DATA TO PROCESS
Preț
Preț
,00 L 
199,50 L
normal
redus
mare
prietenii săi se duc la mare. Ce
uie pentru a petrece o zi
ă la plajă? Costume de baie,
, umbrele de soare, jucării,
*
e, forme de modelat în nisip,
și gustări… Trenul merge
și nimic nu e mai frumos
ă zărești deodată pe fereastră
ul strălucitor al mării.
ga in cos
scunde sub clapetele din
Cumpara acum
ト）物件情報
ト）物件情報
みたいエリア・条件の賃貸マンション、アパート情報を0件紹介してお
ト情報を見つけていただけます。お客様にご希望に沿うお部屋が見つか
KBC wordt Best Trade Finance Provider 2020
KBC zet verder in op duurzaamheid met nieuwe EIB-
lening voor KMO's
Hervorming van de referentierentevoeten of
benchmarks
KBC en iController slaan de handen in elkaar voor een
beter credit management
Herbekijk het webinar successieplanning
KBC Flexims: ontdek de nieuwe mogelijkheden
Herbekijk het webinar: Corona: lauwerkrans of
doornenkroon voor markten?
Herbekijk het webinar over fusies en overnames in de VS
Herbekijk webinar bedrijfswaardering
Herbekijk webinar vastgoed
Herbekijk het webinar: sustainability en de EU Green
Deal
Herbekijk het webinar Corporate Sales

==

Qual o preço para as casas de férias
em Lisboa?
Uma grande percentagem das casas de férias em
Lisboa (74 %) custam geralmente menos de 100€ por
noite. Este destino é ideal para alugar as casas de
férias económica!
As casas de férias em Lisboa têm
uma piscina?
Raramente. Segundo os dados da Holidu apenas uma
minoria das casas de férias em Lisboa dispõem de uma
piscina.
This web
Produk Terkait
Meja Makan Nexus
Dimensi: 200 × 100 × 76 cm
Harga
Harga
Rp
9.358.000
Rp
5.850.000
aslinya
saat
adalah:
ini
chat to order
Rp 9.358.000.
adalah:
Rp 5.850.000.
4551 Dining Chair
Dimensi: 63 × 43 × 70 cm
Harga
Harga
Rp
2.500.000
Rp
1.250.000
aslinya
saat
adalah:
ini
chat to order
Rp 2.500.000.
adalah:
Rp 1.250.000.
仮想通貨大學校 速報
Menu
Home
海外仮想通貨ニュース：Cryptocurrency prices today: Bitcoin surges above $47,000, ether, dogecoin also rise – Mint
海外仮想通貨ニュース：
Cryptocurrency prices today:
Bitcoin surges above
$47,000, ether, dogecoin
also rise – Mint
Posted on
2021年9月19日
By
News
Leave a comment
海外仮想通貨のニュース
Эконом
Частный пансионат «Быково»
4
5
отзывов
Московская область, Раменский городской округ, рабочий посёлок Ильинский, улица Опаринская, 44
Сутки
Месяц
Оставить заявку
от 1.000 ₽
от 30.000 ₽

INSTRUCTIONS FOR THE TASK
Reproduce only the lines above, starting at the line with "As casas de férias em Lisboa têm" and ending at the line with "от 30.000 ₽", exactly as written.

TASK SOLUTION
As casas de férias em Lisboa têm
uma piscina?
Raramente. Segundo os dados da Holidu apenas uma
minoria das casas de férias em Lisboa dispõem de uma
piscina.
This web
Produk Terkait
Meja Makan Nexus
Dimensi: 200 × 100 × 76 cm
Harga
Harga
Rp
9.358.000
Rp
5.850.000
aslinya
saat
adalah:
ini
chat to order
Rp 9.358.000.
adalah:
Rp 5.850.000.
4551 Dining Chair
Dimensi: 63 × 43 × 70 cm
Harga
Harga
Rp
2.500.000
Rp
1.250.000
aslinya
saat
adalah:
ini
chat to order
Rp 2.500.000.
adalah:
Rp 1.250.000.
仮想通貨大學校 速報
Menu
Home
海外仮想通貨ニュース：Cryptocurrency prices today: Bitcoin surges above $47,000, ether, dogecoin also rise – Mint
海外仮想通貨ニュース：
Cryptocurrency prices today:
Bitcoin surges above
$47,000, ether, dogecoin
also rise – Mint
Posted on
2021年9月19日
By
News
Leave a comment
海外仮想通貨のニュース
Эконом
Частный пансионат «Быково»
4
5
отзывов
Московская область, Раменский городской округ, рабочий посёлок Ильинский, улица Опаринская, 44
Сутки
Месяц
Оставить заявку
от 1.000 ₽
от 30.000 ₽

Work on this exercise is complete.